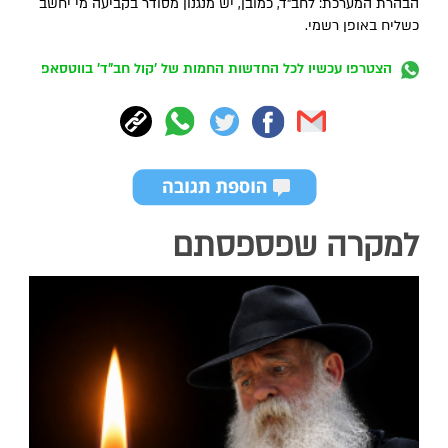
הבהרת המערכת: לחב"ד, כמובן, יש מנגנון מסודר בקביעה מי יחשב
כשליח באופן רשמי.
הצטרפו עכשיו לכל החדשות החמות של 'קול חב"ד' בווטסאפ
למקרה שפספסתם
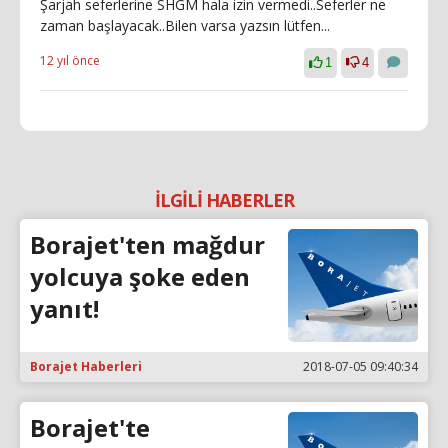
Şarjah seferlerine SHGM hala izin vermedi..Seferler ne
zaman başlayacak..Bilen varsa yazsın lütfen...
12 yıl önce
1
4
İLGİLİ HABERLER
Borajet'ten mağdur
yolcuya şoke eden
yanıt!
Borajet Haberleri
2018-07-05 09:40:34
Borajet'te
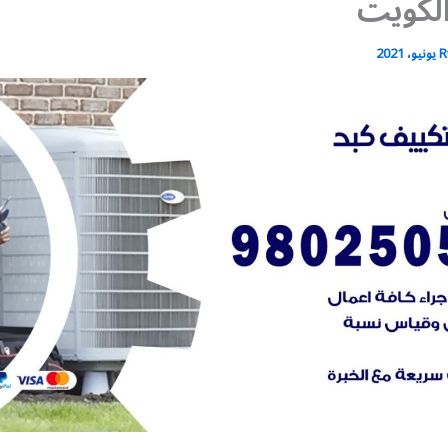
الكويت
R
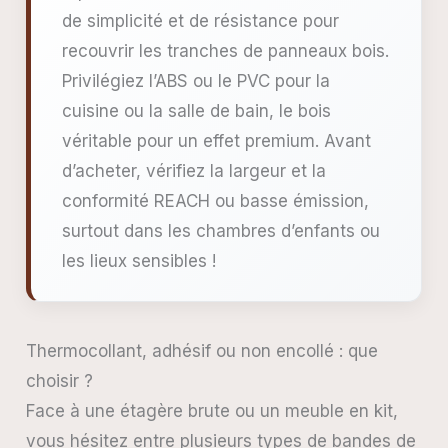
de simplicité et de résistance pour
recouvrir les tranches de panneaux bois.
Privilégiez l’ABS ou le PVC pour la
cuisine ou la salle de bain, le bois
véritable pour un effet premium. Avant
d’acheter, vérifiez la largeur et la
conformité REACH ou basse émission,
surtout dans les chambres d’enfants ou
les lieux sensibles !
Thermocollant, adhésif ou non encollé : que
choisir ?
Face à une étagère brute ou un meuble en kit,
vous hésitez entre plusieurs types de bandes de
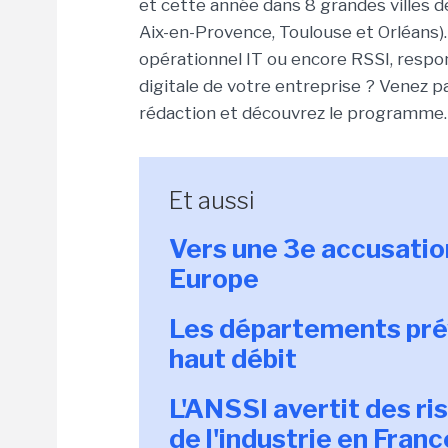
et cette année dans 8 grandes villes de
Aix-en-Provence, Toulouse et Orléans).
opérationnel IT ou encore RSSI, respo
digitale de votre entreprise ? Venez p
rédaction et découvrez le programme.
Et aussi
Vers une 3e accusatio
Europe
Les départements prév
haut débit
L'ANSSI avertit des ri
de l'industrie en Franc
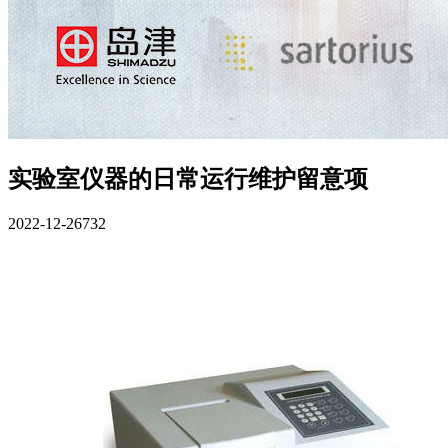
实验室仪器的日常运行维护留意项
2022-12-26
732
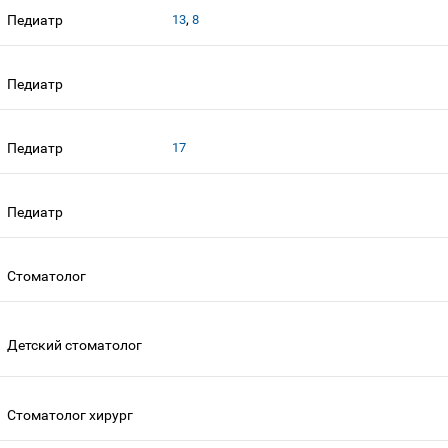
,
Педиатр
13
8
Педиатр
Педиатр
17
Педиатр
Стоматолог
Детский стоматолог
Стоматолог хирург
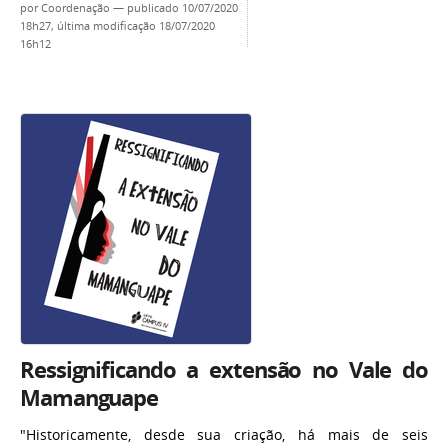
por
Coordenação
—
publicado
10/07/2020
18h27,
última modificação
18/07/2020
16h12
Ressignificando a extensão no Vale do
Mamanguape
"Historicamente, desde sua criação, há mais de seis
========
▶ Task directions
Only a number is wanted here: how many lines of the records above include the string "bois"?

▶ Result of this task
2